“Ah, then am I his heir, and all his riches ours. Oh, Marmaduke, why should you longer hesitate to take this step, or longer pause for foolish whims? Then call again the priest. Why loiters he?”

But our hero was not yet sensible of the duty that devolved upon him—he did not yet fully realize his position—he still hung back—and his poetical objections having been one by one confuted, he now had the excess of baseness to offer another.

“Alas, I know not well thy foreign tongue. How couldst thou hear me always in my rough tongue, when thine, so sweet, so soft, so beautiful—”

“No! speak not so!” cried Sauterelle. “I will not hear thee speak so! Oh, slander not the language that is thine. And, ah!—thou art a ready youth, I see it in thine eye,—how sweet the task of teaching thee my polished mode of thought and speech! But yet, even as it is, we can converse quite easily! Père Tortenson, the time for marrying is here.”
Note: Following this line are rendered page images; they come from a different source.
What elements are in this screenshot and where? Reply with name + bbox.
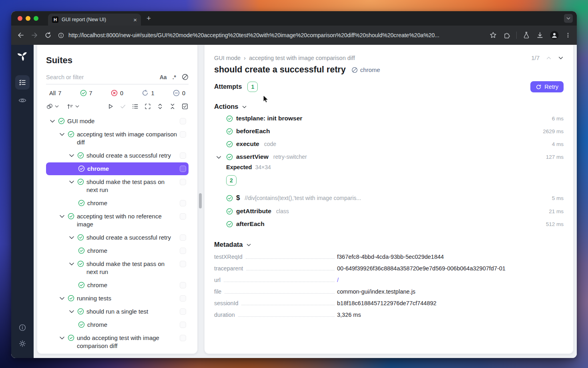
minimize-window-button[interactable]	[26, 16, 30, 21]
run-tests-icon[interactable]	[107, 103, 114, 110]
tree-row-label[interactable]: should create a successful retry	[86, 234, 177, 242]
extensions-icon[interactable]	[503, 31, 511, 39]
tree-row-label[interactable]: chrome	[87, 165, 177, 173]
browsers-filter-dropdown[interactable]	[46, 103, 59, 110]
chevron-down-icon[interactable]	[216, 154, 222, 160]
filter-retried[interactable]: 1	[142, 90, 154, 96]
list-view-icon[interactable]	[132, 103, 139, 110]
metadata-section-header[interactable]: Metadata	[214, 241, 564, 248]
browser-badge[interactable]: chrome	[351, 66, 380, 73]
tree-row-label[interactable]: GUI mode	[67, 117, 177, 125]
accept-check-icon[interactable]	[119, 103, 126, 110]
tree-row-checkbox[interactable]	[180, 131, 186, 138]
settings-gear-icon[interactable]	[18, 340, 26, 348]
breadcrumb-subsuite[interactable]: accepting test with image comparison dif…	[249, 55, 355, 61]
tree-row-checkbox[interactable]	[180, 322, 186, 328]
tree-row-checkbox[interactable]	[180, 335, 186, 341]
tree-row-label[interactable]: undo accepting test with image compariso…	[77, 334, 177, 350]
attempt-2-button[interactable]: 2	[226, 175, 237, 186]
filter-all[interactable]: All 7	[49, 90, 61, 96]
tree-row[interactable]: accepting test with image comparison dif…	[46, 128, 189, 149]
tree-row-checkbox[interactable]	[180, 234, 186, 241]
tree-row-checkbox[interactable]	[180, 118, 186, 124]
info-icon[interactable]	[18, 324, 26, 332]
match-case-button[interactable]: Aa	[160, 74, 167, 80]
new-tab-button[interactable]: +	[146, 14, 151, 23]
filter-skipped[interactable]: 0	[173, 90, 185, 96]
chevron-down-icon[interactable]	[59, 131, 65, 138]
chevron-down-icon[interactable]	[59, 213, 65, 220]
tree-row[interactable]: chrome	[46, 162, 189, 175]
close-window-button[interactable]	[18, 16, 22, 21]
tree-row-checkbox[interactable]	[180, 213, 186, 220]
actions-section-header[interactable]: Actions	[214, 103, 564, 110]
tree-row-checkbox[interactable]	[180, 248, 186, 254]
regex-button[interactable]: .*	[173, 74, 176, 80]
tree-row-label[interactable]: chrome	[87, 281, 177, 289]
sidebar-item-suites[interactable]	[15, 75, 30, 90]
action-row[interactable]: afterEach 512 ms	[214, 218, 564, 230]
breadcrumb-suite[interactable]: GUI mode	[214, 55, 241, 61]
tree-row-label[interactable]: chrome	[87, 199, 177, 207]
tree-row[interactable]: GUI mode	[46, 115, 189, 128]
tree-row[interactable]: chrome	[46, 279, 189, 292]
sidebar-item-visual-checks[interactable]	[18, 96, 27, 105]
next-test-chevron-icon[interactable]	[558, 55, 564, 61]
chevron-down-icon[interactable]	[59, 295, 65, 302]
tree-row[interactable]: chrome	[46, 197, 189, 210]
fullscreen-window-button[interactable]	[34, 16, 38, 21]
sort-dropdown[interactable]	[66, 103, 80, 110]
tree-row[interactable]: should make the test pass on next run	[46, 176, 189, 196]
chevron-down-icon[interactable]	[68, 234, 75, 241]
tree-row-label[interactable]: should create a successful retry	[86, 152, 177, 160]
tree-row-label[interactable]: running tests	[77, 294, 177, 302]
back-icon[interactable]	[17, 31, 25, 39]
suites-scrollbar-thumb[interactable]	[199, 193, 202, 208]
tree-row[interactable]: should make the test pass on next run	[46, 258, 189, 278]
tree-row-checkbox[interactable]	[180, 166, 186, 172]
tree-row-label[interactable]: chrome	[87, 247, 177, 255]
action-row[interactable]: assertView retry-switcher 127 ms	[214, 150, 564, 163]
action-row[interactable]: execute code 4 ms	[214, 138, 564, 150]
chevron-down-icon[interactable]	[68, 261, 75, 267]
url-text[interactable]: http://localhost:8000/new-ui#/suites/GUI…	[68, 32, 439, 38]
prev-test-chevron-icon[interactable]	[546, 55, 552, 61]
tree-row-checkbox[interactable]	[180, 179, 186, 185]
chevron-down-icon[interactable]	[59, 335, 65, 341]
tree-row-label[interactable]: should run a single test	[86, 308, 177, 316]
address-bar[interactable]: http://localhost:8000/new-ui#/suites/GUI…	[58, 32, 484, 39]
action-row[interactable]: $ //div[contains(text(),'test with image…	[214, 191, 564, 205]
tree-row[interactable]: chrome	[46, 318, 189, 331]
tree-row-checkbox[interactable]	[180, 282, 186, 288]
attempt-1-button[interactable]: 1	[247, 82, 258, 92]
chevron-down-icon[interactable]	[68, 152, 75, 159]
profile-avatar-icon[interactable]	[550, 30, 559, 40]
tree-row-checkbox[interactable]	[180, 261, 186, 267]
filter-failed[interactable]: 0	[111, 90, 123, 96]
collapse-all-icon[interactable]	[169, 103, 176, 110]
search-input[interactable]	[46, 74, 154, 80]
tab-search-chevron-icon[interactable]	[564, 14, 573, 23]
action-row[interactable]: testplane: init browser 6 ms	[214, 112, 564, 125]
retry-button[interactable]: Retry	[530, 81, 564, 92]
action-row[interactable]: beforeEach 2629 ms	[214, 125, 564, 138]
tree-row-label[interactable]: should make the test pass on next run	[86, 178, 177, 194]
menu-dots-icon[interactable]	[565, 31, 571, 39]
tree-row-checkbox[interactable]	[180, 308, 186, 315]
reload-icon[interactable]	[44, 31, 52, 39]
tree-row[interactable]: accepting test with no reference image	[46, 210, 189, 231]
tree-row-label[interactable]: accepting test with no reference image	[77, 212, 177, 228]
site-info-icon[interactable]	[58, 32, 64, 39]
tree-row[interactable]: running tests	[46, 292, 189, 305]
focus-selection-icon[interactable]	[144, 103, 151, 110]
labs-flask-icon[interactable]	[522, 31, 530, 39]
tree-row-checkbox[interactable]	[180, 152, 186, 159]
tree-row[interactable]: undo accepting test with image compariso…	[46, 332, 189, 352]
filter-passed[interactable]: 7	[80, 90, 92, 96]
action-row[interactable]: getAttribute class 21 ms	[214, 205, 564, 218]
close-tab-icon[interactable]: ×	[133, 17, 137, 23]
bookmark-star-icon[interactable]	[489, 31, 497, 39]
tree-row-label[interactable]: should make the test pass on next run	[86, 260, 177, 276]
forward-icon[interactable]	[30, 31, 38, 39]
tree-row-label[interactable]: chrome	[87, 321, 177, 329]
“Ah, that is truth!” our hero cried. “You speak my English quite as well as I!”

Then, in a rational moment, he said rationally, “As you have said, dear Sauterelle, we love each other well; but being still so young, so very young, we must not think of marriage yet a while. ’Tis hard to part with thee,—our lot is doubly hard,—but fate is ever merciless. Farewell, my love, we part.”

He tore himself away, as though he would have fled.

“’Tis true that we are young,” said Sauterelle. “Our hearts are warm and young, not chilled and seared with age and woe. To leave me? No! it shall not be! Thou must not go!”

“To love is either happiness or pain; to love, and to be loved again,—oh, this is ecstasy!”